MAR 23: The Overneath, by Peter S. Beagle, 2017.

I had never read Beagle before this collection of short stories that my brother Stephen and sister-in-law Lorna gave me for my birthday. What a delight! Simple prose in fantastic settings rendered as if they are places you’ve been to or at least imagined before opening these pages.

My favorites? The story of the adjunct professor in desperate times. That’s just begging for analysis with the current state of higher ed in the U.S. The one about the mentor and new mentee discovering an illegal drug ring. The one about the young lad who cares for the wounded but dangerous creature, who meets love, who survives. And the one about the wise man who is compromised by his lust for a trickster woman. I wrote all that a month after finishing the book without looking back at the story titles, so forgive me for the bizarre summaries. I was trying not to give any spoilers, and I think I succeeded.

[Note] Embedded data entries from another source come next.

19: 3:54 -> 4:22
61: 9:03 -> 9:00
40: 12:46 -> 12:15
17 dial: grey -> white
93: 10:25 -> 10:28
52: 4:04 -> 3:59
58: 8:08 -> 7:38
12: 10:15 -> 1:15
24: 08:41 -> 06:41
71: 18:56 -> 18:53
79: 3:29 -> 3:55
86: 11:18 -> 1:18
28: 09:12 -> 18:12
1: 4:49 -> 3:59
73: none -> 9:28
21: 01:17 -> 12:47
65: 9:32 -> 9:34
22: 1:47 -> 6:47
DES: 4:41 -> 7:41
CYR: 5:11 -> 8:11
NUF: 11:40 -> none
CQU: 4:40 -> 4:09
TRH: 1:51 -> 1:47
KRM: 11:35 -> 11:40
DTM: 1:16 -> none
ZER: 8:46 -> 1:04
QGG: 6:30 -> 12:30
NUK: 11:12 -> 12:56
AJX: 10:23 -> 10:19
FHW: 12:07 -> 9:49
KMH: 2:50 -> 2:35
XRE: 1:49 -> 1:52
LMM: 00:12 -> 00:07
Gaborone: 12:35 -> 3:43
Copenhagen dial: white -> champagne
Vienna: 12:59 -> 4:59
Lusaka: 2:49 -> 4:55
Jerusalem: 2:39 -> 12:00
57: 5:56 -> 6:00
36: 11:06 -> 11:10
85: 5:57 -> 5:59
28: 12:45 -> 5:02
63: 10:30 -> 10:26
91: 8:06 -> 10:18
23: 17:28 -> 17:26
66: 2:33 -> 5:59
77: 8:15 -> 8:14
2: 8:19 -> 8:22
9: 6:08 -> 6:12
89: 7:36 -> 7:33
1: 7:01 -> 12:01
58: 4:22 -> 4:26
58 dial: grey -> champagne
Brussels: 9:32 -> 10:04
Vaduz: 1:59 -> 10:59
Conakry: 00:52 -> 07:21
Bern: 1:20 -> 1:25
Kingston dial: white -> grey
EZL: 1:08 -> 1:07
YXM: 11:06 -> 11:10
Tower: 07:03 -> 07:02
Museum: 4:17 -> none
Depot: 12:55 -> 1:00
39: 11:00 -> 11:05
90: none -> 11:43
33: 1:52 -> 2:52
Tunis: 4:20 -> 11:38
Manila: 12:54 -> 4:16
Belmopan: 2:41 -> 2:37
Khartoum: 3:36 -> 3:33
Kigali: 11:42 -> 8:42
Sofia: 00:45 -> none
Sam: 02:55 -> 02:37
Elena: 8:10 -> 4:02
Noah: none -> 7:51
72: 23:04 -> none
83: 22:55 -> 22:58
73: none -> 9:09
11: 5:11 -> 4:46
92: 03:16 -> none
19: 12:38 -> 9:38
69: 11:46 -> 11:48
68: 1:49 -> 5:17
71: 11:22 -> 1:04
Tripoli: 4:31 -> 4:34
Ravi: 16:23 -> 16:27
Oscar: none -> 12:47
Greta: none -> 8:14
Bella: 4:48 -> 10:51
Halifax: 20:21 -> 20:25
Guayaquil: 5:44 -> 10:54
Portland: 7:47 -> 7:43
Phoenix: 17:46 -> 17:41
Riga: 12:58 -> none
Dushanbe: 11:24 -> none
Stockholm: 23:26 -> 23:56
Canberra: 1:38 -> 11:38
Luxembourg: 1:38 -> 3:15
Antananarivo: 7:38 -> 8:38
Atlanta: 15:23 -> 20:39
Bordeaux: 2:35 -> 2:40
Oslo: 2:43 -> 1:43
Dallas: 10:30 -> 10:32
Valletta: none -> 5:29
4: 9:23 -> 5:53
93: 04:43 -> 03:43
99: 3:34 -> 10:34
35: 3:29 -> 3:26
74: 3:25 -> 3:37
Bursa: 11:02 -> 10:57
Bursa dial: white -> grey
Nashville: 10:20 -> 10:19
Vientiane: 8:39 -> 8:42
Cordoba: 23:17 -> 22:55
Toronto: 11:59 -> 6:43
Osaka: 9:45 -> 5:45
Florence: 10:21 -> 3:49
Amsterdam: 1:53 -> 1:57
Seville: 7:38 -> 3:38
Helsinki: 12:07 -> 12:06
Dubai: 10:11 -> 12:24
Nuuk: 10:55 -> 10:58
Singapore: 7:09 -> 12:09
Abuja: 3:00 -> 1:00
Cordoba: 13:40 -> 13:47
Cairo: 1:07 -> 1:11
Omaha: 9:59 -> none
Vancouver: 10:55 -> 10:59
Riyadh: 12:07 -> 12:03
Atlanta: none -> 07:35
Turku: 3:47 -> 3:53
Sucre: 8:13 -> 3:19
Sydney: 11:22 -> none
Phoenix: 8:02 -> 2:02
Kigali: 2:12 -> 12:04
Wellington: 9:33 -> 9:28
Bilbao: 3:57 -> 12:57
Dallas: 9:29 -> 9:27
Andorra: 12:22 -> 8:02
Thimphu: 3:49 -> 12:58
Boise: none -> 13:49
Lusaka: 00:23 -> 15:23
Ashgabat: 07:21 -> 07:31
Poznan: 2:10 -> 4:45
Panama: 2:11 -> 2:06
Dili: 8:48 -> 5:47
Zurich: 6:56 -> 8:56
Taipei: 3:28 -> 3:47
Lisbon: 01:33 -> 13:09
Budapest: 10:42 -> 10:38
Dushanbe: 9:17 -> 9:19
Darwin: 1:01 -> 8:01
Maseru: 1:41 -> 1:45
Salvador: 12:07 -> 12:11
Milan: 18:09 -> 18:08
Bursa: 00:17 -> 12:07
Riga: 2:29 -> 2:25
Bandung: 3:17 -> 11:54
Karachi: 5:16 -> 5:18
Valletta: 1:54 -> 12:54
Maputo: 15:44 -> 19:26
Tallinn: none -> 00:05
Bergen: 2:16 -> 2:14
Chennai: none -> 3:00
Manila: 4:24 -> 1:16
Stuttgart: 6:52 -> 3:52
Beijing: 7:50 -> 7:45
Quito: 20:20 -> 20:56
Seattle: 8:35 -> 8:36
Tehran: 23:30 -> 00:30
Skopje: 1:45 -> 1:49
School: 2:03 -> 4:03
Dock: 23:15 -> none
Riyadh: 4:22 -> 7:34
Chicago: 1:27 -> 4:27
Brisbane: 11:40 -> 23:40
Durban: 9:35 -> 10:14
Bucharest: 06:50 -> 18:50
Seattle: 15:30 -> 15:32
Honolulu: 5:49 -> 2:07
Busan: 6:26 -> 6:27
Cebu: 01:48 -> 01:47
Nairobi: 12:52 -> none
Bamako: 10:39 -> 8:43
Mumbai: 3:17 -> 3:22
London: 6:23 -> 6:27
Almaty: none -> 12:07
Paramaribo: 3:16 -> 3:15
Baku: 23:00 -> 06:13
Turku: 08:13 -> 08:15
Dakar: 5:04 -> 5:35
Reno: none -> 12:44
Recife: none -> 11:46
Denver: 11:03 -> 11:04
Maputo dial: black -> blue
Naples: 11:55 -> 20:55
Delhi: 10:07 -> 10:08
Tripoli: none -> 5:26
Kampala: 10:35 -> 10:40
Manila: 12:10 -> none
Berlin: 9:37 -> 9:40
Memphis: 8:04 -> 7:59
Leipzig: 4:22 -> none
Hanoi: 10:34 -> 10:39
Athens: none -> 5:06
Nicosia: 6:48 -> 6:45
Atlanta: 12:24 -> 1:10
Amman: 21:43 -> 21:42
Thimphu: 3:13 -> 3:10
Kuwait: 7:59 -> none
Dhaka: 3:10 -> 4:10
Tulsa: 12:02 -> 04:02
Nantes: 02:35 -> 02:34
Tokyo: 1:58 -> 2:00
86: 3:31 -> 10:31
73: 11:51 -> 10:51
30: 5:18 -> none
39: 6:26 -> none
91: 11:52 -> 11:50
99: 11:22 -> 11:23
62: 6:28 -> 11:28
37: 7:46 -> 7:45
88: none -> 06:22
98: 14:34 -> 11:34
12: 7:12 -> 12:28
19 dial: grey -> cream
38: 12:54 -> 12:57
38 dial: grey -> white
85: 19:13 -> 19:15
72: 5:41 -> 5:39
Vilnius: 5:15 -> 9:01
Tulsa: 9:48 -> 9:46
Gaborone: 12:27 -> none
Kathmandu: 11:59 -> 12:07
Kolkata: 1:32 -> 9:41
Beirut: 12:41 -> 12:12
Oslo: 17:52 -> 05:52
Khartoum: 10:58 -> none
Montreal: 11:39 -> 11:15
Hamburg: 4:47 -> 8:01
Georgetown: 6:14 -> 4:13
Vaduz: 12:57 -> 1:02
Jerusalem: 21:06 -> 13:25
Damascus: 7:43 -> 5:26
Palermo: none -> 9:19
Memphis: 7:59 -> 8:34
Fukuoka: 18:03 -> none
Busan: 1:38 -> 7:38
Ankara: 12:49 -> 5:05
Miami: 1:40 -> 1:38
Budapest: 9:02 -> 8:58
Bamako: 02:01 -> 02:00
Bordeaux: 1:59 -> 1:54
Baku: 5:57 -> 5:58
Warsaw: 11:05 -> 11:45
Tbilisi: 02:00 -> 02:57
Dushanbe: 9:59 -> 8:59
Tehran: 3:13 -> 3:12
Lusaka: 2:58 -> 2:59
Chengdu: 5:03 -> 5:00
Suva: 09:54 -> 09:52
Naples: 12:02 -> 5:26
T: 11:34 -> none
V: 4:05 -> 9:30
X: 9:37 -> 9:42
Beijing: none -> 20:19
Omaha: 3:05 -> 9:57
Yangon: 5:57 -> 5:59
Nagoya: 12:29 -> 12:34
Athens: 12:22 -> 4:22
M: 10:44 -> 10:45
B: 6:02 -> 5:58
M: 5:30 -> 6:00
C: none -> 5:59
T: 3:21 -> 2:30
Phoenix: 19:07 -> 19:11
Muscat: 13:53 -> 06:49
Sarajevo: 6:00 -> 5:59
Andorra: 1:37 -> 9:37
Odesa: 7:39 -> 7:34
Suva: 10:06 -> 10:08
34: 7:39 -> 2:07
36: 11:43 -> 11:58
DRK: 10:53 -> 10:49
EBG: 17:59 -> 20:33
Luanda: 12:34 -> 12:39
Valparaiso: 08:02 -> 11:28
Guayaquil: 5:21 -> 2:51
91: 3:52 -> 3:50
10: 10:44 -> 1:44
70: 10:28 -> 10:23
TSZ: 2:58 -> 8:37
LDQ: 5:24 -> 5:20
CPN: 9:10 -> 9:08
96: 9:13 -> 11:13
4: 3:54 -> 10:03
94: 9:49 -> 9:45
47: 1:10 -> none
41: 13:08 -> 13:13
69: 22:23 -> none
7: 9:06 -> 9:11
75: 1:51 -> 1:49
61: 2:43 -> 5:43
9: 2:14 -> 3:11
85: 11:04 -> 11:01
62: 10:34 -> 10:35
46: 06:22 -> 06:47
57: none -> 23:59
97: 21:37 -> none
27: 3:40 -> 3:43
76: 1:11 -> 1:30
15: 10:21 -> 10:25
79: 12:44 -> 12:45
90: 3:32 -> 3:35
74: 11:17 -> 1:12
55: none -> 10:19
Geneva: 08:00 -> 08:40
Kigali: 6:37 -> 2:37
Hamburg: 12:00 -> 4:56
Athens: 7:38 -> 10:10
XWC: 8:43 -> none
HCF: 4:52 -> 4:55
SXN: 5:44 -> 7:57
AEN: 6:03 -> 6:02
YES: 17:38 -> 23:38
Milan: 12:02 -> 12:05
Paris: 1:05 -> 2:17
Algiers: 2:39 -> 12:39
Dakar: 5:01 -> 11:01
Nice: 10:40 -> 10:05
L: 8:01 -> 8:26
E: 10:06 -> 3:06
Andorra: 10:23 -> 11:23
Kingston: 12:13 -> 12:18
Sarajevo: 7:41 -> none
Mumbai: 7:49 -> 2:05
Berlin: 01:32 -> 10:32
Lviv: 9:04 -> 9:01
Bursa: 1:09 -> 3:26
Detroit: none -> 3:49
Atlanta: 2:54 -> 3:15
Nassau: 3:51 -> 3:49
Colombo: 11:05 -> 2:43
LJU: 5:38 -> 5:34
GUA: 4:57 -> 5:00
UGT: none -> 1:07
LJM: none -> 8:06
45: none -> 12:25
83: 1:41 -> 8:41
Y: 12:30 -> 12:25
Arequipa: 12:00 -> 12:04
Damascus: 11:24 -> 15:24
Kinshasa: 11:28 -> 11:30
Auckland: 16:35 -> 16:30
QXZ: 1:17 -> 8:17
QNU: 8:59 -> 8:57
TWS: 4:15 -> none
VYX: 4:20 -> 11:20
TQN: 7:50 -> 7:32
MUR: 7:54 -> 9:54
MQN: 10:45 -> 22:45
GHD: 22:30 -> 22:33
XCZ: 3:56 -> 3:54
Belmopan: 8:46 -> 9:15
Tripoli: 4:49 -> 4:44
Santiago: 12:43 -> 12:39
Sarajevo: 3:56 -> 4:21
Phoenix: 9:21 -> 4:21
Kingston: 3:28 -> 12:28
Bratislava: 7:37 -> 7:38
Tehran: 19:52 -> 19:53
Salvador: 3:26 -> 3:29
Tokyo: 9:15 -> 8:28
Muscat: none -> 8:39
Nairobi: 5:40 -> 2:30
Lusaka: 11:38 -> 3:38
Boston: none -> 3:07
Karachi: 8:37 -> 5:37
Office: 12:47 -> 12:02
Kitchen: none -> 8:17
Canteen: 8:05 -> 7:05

My one complaint wouldn’t be a complaint if it didn’t happen so often. It’s super male-centric. I just saw Wes Anderson’s Isle of Dogs and I have the same complaint. Great characters, great stories, great fun. And SO. MANY. MALES. Really. If you don’t believe me, count them. Most of the females who do exist in these largely male-populated worlds are secondary, supportive, sex objects, maternal supports, sirens. Bleh.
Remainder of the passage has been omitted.